Reghabi has advised him, in order to make sure his hippocampus is at least trying to work as it should, to ask himself five questions every morning. She has also advised him to write the questions down on a piece of paper, in case he forgets what they are or that he’s supposed to ask himself them. He’s taped it to the wall. When he wakes the morning of whatever an ORTBO is supposed to be, he sees the familiar paper and runs through the questions in his mind.

Who are you?

His name is Mark Daniel Scout. Daniel came from some relative on his father’s side of the family. He has no idea where his parents got Mark from.

In which US state or territory were you born?

Michigan, actually. They’d moved up here when he was small.

Name any US state or territory.

He says Wyoming this time. He doesn’t know why, but it feels right.

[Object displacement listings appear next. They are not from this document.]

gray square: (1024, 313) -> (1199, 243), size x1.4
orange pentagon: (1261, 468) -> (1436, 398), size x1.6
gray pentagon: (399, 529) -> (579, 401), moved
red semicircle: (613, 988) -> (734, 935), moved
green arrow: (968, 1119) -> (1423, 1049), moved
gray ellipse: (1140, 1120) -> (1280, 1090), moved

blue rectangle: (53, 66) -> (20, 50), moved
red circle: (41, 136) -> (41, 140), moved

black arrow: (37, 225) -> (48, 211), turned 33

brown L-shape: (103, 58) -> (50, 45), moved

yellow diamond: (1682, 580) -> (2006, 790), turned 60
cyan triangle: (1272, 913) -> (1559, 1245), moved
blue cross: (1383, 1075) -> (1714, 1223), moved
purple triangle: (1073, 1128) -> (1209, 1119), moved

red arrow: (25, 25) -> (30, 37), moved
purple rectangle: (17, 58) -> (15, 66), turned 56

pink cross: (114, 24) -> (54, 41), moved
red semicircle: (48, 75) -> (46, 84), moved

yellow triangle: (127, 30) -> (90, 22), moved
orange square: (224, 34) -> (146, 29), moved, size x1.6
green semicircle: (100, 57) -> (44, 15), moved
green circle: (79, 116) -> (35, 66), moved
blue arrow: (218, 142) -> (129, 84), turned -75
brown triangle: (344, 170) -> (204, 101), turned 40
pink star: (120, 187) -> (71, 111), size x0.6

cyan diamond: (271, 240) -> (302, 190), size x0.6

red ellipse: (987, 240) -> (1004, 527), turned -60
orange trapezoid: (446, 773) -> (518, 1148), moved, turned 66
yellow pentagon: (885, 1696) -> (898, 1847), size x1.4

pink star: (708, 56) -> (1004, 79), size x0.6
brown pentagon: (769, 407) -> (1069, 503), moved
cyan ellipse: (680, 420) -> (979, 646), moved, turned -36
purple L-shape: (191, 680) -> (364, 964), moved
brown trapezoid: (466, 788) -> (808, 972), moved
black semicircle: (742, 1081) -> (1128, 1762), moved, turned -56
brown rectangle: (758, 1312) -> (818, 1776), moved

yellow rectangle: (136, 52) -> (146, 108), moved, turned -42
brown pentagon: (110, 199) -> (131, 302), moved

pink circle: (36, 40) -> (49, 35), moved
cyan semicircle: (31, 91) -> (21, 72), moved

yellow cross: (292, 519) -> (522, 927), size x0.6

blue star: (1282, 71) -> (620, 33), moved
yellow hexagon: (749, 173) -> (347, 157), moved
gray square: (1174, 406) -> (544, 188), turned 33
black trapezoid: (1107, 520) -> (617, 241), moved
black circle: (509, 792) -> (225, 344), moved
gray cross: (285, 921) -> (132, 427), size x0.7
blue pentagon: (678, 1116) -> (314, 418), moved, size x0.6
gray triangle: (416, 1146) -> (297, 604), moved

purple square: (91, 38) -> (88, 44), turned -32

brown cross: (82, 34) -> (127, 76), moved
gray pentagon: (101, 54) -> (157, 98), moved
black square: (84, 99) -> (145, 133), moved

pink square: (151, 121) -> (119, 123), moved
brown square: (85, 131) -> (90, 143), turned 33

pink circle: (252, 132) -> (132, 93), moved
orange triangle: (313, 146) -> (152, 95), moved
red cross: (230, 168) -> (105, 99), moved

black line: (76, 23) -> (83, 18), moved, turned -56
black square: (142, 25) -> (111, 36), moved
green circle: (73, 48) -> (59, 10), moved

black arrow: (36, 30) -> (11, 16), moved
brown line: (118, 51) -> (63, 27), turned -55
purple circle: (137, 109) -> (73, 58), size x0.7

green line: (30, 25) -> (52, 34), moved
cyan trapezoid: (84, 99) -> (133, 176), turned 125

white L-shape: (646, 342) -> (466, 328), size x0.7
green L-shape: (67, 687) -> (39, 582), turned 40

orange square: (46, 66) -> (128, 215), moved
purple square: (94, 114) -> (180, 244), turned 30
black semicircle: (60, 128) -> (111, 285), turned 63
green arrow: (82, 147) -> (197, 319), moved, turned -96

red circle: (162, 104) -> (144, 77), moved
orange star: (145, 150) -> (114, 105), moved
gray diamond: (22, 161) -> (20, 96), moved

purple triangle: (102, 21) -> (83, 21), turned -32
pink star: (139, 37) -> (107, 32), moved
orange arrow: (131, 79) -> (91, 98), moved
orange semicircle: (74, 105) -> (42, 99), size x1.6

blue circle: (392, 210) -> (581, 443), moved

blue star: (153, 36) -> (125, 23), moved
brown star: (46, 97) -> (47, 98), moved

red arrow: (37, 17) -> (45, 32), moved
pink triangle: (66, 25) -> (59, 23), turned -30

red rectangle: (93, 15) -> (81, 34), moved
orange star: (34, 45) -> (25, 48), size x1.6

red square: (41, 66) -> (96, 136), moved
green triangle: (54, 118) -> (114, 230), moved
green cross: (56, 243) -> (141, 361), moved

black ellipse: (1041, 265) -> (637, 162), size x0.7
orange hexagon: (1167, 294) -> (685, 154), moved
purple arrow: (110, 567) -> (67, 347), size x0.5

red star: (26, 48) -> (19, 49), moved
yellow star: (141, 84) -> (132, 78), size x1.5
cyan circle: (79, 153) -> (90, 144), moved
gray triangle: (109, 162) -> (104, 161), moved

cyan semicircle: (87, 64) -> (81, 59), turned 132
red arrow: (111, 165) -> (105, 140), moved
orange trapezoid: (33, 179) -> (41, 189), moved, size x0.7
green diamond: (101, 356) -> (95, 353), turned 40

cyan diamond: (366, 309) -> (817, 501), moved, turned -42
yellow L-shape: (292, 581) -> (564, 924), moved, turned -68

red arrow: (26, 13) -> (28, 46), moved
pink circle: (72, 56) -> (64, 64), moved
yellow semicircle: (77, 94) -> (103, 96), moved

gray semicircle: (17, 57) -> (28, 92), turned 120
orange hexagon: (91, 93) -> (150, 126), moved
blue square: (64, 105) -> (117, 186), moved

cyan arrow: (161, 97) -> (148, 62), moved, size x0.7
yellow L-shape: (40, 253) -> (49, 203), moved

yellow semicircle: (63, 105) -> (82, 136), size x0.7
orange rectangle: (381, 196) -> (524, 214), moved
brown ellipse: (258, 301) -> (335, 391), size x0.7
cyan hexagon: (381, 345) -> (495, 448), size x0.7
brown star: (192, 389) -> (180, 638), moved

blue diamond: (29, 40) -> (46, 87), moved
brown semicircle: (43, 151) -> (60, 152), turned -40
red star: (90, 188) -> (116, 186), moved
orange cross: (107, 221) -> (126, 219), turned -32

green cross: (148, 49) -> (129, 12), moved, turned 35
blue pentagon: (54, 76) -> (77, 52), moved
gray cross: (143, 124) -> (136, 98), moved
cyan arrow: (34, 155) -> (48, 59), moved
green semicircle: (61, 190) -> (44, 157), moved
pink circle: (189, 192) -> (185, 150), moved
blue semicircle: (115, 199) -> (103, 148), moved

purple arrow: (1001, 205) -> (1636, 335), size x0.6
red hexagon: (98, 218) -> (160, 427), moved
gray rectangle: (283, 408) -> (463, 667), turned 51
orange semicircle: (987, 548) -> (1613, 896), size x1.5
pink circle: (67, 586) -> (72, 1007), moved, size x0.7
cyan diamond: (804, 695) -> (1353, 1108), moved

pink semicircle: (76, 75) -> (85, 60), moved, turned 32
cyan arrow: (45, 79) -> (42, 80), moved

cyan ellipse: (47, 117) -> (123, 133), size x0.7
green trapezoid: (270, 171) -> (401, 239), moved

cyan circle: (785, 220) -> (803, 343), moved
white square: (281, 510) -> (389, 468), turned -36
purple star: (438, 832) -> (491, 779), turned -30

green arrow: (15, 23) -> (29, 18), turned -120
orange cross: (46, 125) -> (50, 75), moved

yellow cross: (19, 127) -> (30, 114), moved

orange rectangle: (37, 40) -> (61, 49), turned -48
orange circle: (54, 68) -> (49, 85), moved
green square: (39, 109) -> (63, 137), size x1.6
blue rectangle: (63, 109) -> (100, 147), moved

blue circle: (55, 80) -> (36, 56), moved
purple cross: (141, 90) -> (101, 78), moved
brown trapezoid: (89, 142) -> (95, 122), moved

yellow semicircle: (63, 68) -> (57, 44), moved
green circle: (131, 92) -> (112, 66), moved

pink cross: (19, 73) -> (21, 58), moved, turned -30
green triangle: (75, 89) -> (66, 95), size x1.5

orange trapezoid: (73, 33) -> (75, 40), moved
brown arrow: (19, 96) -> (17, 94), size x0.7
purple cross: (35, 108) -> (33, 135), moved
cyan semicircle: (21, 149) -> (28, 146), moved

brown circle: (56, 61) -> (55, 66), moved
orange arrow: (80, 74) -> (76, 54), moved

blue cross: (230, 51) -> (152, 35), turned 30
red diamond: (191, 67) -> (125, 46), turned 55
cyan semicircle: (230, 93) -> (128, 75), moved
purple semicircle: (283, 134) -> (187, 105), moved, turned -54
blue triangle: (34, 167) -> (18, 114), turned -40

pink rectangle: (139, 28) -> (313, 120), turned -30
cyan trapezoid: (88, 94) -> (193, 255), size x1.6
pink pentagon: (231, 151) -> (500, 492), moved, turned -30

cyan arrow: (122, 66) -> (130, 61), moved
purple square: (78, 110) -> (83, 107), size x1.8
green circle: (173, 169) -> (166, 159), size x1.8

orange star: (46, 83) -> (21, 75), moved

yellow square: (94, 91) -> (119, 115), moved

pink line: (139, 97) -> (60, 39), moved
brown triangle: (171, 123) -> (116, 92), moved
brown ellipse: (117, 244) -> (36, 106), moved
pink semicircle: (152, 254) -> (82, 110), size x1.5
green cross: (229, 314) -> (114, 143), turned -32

What is Mr. Eagan’s favorite breakfast?

This had been something they’d told him during orientation. He didn’t care, and he doesn’t care now, but he was pretty sure it had been something insanely stupid like raw eggs with milk. Maybe he should ask Reghabi, maybe she’d know. Or was the point that it was only the sort of thing his innie would know? Why would his innie care about the CEO’s weird fad diet? Whatever.

What is, or was, the color of your mother’s eyes?

His mom’s eyes had been brown. He remembers this time.

-

Mark stares at himself in the mirror of the bathroom of the Macrodata Refinement office for the first time, and it feels strangely underwhelming. He doesn’t know what he expected, but it feels wrong. He doesn’t know who he is, but he can’t shake the feeling that this isn’t it.

He’d begged the man from the conference room— Petey was his name, right?— to let him at least go to the bathroom, even though he’d said there was another step for his orientation. After he’d said no, Mark had threatened to piss his pants. Maybe he shouldn’t have done that, he thinks for a second, but he decides it doesn’t matter. If the guy hadn’t trapped him here, maybe he’d be a bit more worried about making a good first impression.

It’s not like there was any actual danger of him pissing his pants, anyway. All he wanted was the mirror. He’d woken up with no idea who he was, no idea what he looked like. (Petey had said his name was Mark S., but it didn’t feel quite right either. What if Petey was just lying to him and his name was something totally different?) He’d wanted to at least see for himself what he looked like, have something certain about his identity. Now all he has is this. Too-long hair crusty with gel, like he’d used too much of it trying to look professional for his first day. A dark blue suit that fit strangely on him. A plain, boring watch.

On impulse, he leans closer into the mirror. The overhead lighting makes it difficult, shrouding his face in shadow, but he gets a better look at his eyes. They’re sunken and ringed with dark circles, horribly bloodshot from waking up alone in the conference room.

They’re brown. Maybe his mother’s are too.

(When he comes out from the bathroom, Petey and a woman named Cobel lead him to a television and play a video of a man with the same too-long hair, the same suit, and the same eyes. The man tells him that his name is Mark S., that he has consented to undergo the procedure known as severance, and that he makes these statements freely. It’s the strangest thing he’s ever heard, even though he can only remember hearing very few things and most of them have been strange. He doesn’t want to believe it for a second. But what other choice does he have?)